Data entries
= Beginning of Section =

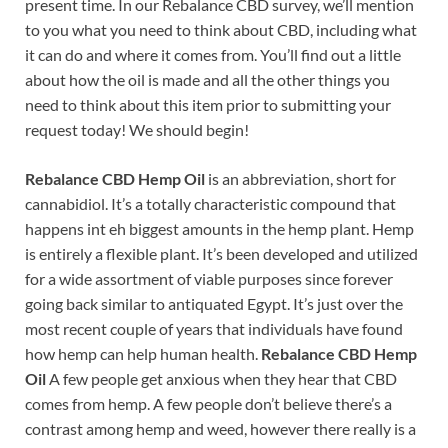
present time. In our Rebalance CBD survey, we’ll mention
to you what you need to think about CBD, including what
it can do and where it comes from. You’ll find out a little
about how the oil is made and all the other things you
need to think about this item prior to submitting your
request today! We should begin!
Rebalance CBD Hemp Oil
is an abbreviation, short for
cannabidiol. It’s a totally characteristic compound that
happens int eh biggest amounts in the hemp plant. Hemp
is entirely a flexible plant. It’s been developed and utilized
for a wide assortment of viable purposes since forever
going back similar to antiquated Egypt. It’s just over the
most recent couple of years that individuals have found
how hemp can help human health.
Rebalance CBD Hemp
Oil
A few people get anxious when they hear that CBD
comes from hemp. A few people don’t believe there’s a
contrast among hemp and weed, however there really is a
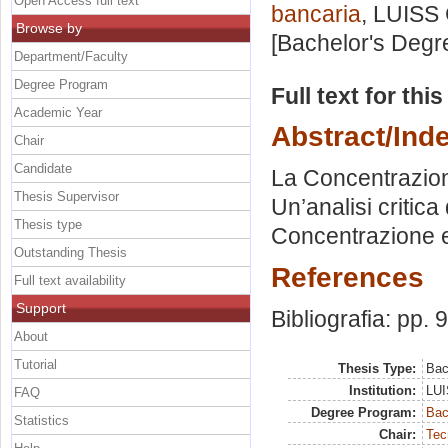
Open Access full text
bancaria
, LUISS 
Browse by
[Bachelor's Degr
Department/Faculty
Degree Program
Full text for thi
Academic Year
Abstract/Ind
Chair
Candidate
La Concentrazione
Thesis Supervisor
Un’analisi critic
Thesis type
Concentrazione e 
Outstanding Thesis
References
Full text availability
Support
Bibliografia: pp. 
About
Tutorial
Thesis Type:
Bac
Institution:
LUI
FAQ
Degree Program:
Bac
Statistics
Chair:
Tec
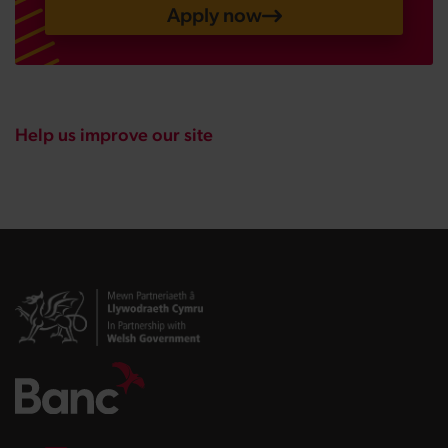
Apply now
Help us improve our site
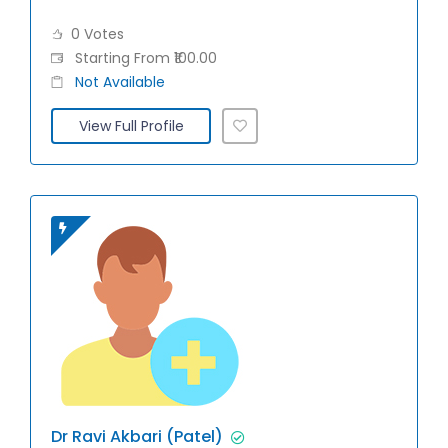
0 Votes
Starting From ₹100.00
Not Available
View Full Profile
Dr Ravi Akbari (Patel)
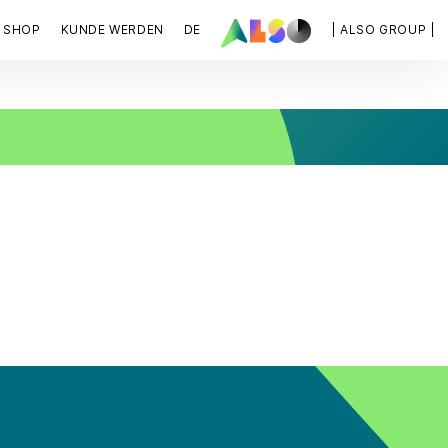
SHOP
KUNDE WERDEN
DE
| ALSO GROUP |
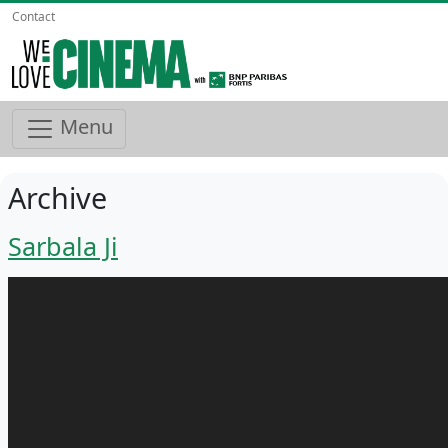
Contact
Menu
Archive
Sarbala Ji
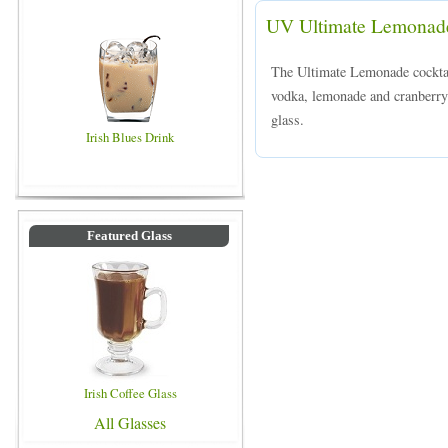
UV Ultimate Lemonad
The Ultimate Lemonade cockta
vodka, lemonade and cranberry j
glass.
Irish Blues Drink
Featured Glass
Irish Coffee Glass
All Glasses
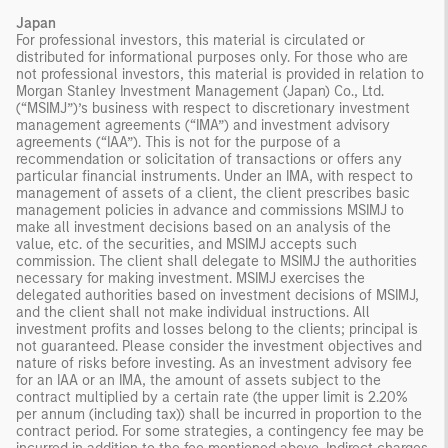
Japan
For professional investors, this material is circulated or
distributed for informational purposes only. For those who are
not professional investors, this material is provided in relation to
Morgan Stanley Investment Management (Japan) Co., Ltd.
(“MSIMJ”)’s business with respect to discretionary investment
management agreements (“IMA”) and investment advisory
agreements (“IAA”). This is not for the purpose of a
recommendation or solicitation of transactions or offers any
particular financial instruments. Under an IMA, with respect to
management of assets of a client, the client prescribes basic
management policies in advance and commissions MSIMJ to
make all investment decisions based on an analysis of the
value, etc. of the securities, and MSIMJ accepts such
commission. The client shall delegate to MSIMJ the authorities
necessary for making investment. MSIMJ exercises the
delegated authorities based on investment decisions of MSIMJ,
and the client shall not make individual instructions. All
investment profits and losses belong to the clients; principal is
not guaranteed. Please consider the investment objectives and
nature of risks before investing. As an investment advisory fee
for an IAA or an IMA, the amount of assets subject to the
contract multiplied by a certain rate (the upper limit is 2.20%
per annum (including tax)) shall be incurred in proportion to the
contract period. For some strategies, a contingency fee may be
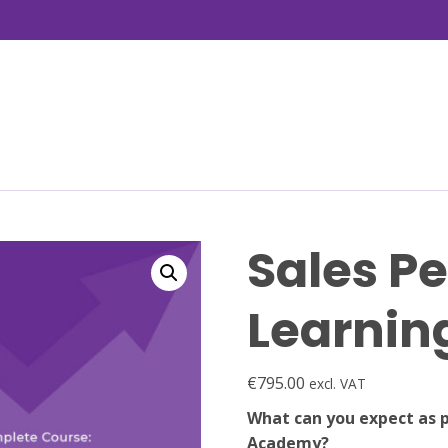
Sales P
Learni
€
795.00
excl. VAT
What can you expect as 
Academy?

= End of Section =

Work order.
Among the lines above, the one with "Full text availability" opens the part to repeat and the one with "ALSO GROUP |" closes it; repeat only that part exactly, with no pictures.

Your response.
Full text availability
Support
Bibliografia: pp. 
About
Tutorial
Thesis Type:
Bac
Institution:
LUI
FAQ
Degree Program:
Bac
Statistics
Chair:
Tec
Apply now
Help us improve our site
0 Votes
Starting From ₹100.00
Not Available
View Full Profile
Dr Ravi Akbari (Patel)
SHOP
KUNDE WERDEN
DE
| ALSO GROUP |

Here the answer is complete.